> 2) Plan for success
95% of businesses never become unicorns, but that's the goal for most (for the 5% which do). If you don't plan for it, you won't make it.
That's exactly what every architecture astronaut everywhere says. In my experience it's completely untrue, and actually "planning for success" more often than not causes huge drags on productivity, and even more important for startups, on agility. Because people never just make plans, they usually implement too.
Plan for the next 3 months and you'll be much more agile and productive. Your startup will never become a unicorn if you can't execute.
The biggest problem with planning for scale is that engineers often have no idea what problems they will actually run into when they scale and they build useless shit that slows them down and doesn't help later at all.
I've come to the conclusion that the only strategy that works reliably is to build something that solves problems you have NOW rather than trying to predict the future.
The flip side of that is that you end up with spaghetti code that is expensive to add features to and is expensive to clean up when you are successful. Then people in the business implement workarounds to handle special cases that are undocumented and hidden.
No it doesn't. Simple and targeted solutions are not bad code. For example, start with a single postgres instance on a single machine, rather than Hadoop clusters and Kubernetes. Once that is maxed out, you will have time and money to solve bigger problems.
In my experience the drag caused from the thinking to plan for scalability early has been so much greater than the effort to rearchitect things when and if the company becomes a unicorn that one is significantly more likely to become a unicorn if they simply focus on execution and very fast iteration and save the scalability until it’s actually needed (and they can hire a team of whomever to effect this change with their newly minted unicorn cachet).
Not only that but the work to rearchitect for scalability is often appealing, energizing work that lots of people want to do. While the work of maintaining overly complex software full of affordances for scalability scenarios (or use cases) that never come up is rarely as productive or motivating.
There's writing code to handle every eventuality, and there's considering 3-4 places you MIGHT pivot and making sure you aren't making those pivots harder than they need to be.
This is exactly what I try to do and what I've seen successful systems do.
Laying out adjacent markets, potential pivots, likely product features, etc. is a weekend-long exercise. That can help define both where the architecture needs to be flexible, and just as importantly, *where it does not*.
Over-engineering happens when you plan / architect for things which are unlikely to happen.
> That's exactly what every architecture astronaut everywhere says. In my experience it's completely untrue, and actually "planning for success" more often than not causes huge drags on productivity, and even more important for startups, on agility. Because people never just make plans, they usually implement too.
That's not my experience at all.
Architecture != implementation
Architecture astronauts will try to solve the world's problems in v0. That's very different from having an architectural vision and building a subset of it to solve problems for the next 3 months. Let me illustrate:
* Agile Idiot: We'll stick it all in PostgreSQL, however it fits, and meet our 3-month milestone. [Everything crashes-and-burns on success]

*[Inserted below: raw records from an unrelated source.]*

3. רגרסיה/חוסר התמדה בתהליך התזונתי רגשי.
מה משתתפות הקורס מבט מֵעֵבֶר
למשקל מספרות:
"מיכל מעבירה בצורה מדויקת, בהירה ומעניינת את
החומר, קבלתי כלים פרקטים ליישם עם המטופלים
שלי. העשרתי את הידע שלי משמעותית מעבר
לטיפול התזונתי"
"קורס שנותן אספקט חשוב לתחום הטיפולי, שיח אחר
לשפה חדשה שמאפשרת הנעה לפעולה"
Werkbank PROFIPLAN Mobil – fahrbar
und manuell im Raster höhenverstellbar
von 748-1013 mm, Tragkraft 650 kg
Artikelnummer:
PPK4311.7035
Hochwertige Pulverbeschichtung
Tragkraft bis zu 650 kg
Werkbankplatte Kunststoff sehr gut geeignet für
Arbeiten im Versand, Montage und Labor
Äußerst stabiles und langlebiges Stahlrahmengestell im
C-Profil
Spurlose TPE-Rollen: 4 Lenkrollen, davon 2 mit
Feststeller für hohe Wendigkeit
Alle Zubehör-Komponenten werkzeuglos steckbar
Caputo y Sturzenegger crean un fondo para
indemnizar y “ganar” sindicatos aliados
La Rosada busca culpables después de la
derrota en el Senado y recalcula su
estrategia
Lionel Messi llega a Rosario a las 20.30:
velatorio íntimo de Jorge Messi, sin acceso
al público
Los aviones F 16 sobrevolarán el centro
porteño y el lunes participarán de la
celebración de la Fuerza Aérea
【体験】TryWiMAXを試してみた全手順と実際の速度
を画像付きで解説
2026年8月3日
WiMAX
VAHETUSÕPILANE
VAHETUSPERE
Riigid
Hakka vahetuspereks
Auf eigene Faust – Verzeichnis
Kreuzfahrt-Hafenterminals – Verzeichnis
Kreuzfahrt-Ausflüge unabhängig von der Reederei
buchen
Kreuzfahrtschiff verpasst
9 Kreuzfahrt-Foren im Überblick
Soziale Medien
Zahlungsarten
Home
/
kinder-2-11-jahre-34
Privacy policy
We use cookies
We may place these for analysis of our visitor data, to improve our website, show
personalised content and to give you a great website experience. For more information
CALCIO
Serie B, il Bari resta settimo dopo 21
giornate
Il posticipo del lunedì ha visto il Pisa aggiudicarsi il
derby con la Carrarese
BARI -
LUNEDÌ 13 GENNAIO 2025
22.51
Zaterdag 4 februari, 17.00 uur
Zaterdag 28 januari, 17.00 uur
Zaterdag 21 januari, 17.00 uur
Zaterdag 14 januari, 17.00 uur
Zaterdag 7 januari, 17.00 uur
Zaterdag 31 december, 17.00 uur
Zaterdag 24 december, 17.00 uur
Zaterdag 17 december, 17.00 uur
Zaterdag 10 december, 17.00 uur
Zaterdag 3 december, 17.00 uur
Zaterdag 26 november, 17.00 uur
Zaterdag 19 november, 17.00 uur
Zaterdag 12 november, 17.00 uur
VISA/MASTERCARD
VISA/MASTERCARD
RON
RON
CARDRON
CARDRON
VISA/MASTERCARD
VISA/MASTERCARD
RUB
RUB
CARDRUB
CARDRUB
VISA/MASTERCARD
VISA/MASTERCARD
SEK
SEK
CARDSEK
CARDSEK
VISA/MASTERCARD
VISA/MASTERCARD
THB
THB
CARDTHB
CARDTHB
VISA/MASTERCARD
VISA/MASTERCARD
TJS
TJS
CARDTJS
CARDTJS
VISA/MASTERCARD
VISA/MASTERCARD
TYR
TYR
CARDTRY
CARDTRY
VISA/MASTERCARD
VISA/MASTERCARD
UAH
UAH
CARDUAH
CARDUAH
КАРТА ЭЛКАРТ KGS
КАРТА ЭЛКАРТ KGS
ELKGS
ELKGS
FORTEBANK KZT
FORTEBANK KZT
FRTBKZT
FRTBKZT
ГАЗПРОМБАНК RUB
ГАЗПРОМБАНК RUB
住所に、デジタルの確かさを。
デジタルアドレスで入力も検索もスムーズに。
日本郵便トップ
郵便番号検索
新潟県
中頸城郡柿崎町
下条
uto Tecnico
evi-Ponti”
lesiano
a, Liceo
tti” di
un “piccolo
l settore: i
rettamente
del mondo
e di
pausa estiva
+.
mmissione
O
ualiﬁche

* Architecture Astronaut: We'll stick it all in a high-performance KVS [Business goes under before v0 is shipped]
* Success: We have one table which will grow to petabytes if we reach scale. We'll stick it all in postgresql for now, but maintain a clean KVS abstraction for that one table. If we hit success, we'll migrate to [insert high-performance KVS]. All the other stuff will stay in postgresql.
The trick is to have a pathway to success while meeting short-term milestones. That's not just software architecture. That's business strategy (clean beachhead, large ultimate market), and every other piece of designing a successful startup. There should be a detailed 3-month plan, a long-term vision, and a rough set of connecting steps.
Are there any tech businesses that failed to succeed because they couldn't scale? Myspace maybe? There are dozens (probably hundreds) of famous examples of companies that self destructed because they bogged themselves down with an elective rewrite or by solving imaginary scaling problems (at scale).
The exception is when you have people with skills in particular tools.
The suggestion upthread to use awk is awesome if you’re a bunch of Linux grey beards.
But if you have access to people with particular skills or domain knowledge… spending extra cash on silly infrastructure is (within reason) way cheaper than having that employee be less productive.
Nope, if every person does things completely differently, that's just a lack of technical leadership. Leaders pick an approach with tradeoffs that meet organizational goals and help their team to follow it.
This. If you plan for the time you'll be a unicorn, you will never get anything done in the first place, let alone being a unicorn. When you plan for the next 3 month, then hopefully in three month you're still here to plan for the next quarter again.
That's exactly what every architecture astronaut everywhere says. In my experience it's completely untrue, and actually "planning for success" more often than not causes huge drags on productivity, and even more important for startups, on agility. Because people never just make plans, they usually implement too.
Plan for the next 3 months and you'll be much more agile and productive. Your startup will never become a unicorn if you can't execute.